Матвей поднялся и тоже вышел.
– Значит, на родину потянуло? – проговорил Иван Саввич. – А у нас поработать придется, – продолжал он, осматривая пальто и ботики Тони укоризненным взглядом. – Придется поработать.
– Я и хочу работать, – сказала Тоня печально. – У вас есть планы развития хозяйства?

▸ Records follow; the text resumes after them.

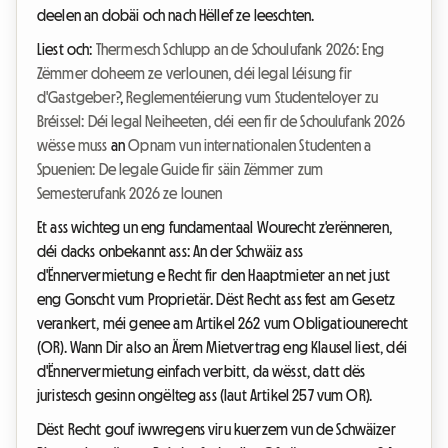
deelen an dobäi och nach Hëllef ze leeschten.
Liest och:
Thermesch Schlupp an de Schoulufank 2026: Eng
Zëmmer doheem ze verlounen, déi legal Léisung fir
d'Gastgeber?
,
Reglementéierung vum Studenteloyer zu
Bréissel: Déi legal Neiheeten, déi een fir de Schoulufank 2026
wësse muss
an
Opnam vun internationalen Studenten a
Spuenien: De legale Guide fir säin Zëmmer zum
Semesterufank 2026 ze lounen
Et ass wichteg un eng fundamentaal Wourecht z'erënneren,
déi dacks onbekannt ass: An der Schwäiz ass
d'Ënnervermietung e Recht fir den Haaptmieter an net just
eng Gonscht vum Proprietär. Dëst Recht ass fest am Gesetz
verankert, méi genee am Artikel 262 vum Obligatiounerecht
(OR). Wann Dir also an Ärem Mietvertrag eng Klausel liest, déi
d'Ënnervermietung einfach verbitt, da wësst, datt dës
juristesch gesinn ongëlteg ass (laut Artikel 257 vum OR).
Dëst Recht gouf iwwregens viru kuerzem vun de Schwäizer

– Чего-чего, а планов у нас много, – ухмыльнулся Иван Саввич, принимая тот игриво-иронический тон, который появлялся у него всегда, когда дело касалось канцелярской писанины. – Сейчас и глядеть будете?
– Если можно, то сейчас.
Иван Саввич открыл скрипучий буфет и выложил несколько толстых папок. Тоня открыла одну из них наугад и увидела длинный заголовок: «Мероприятия по увеличению продуктов животноводства на 1954–1959 годы по колхозу „Волна“». Мероприятия начинались с таблицы:
Тоня прочитала эту таблицу, грустно посмотрела на Ивана Саввича и сказала:
– Можно, я пойду хозяйство смотреть?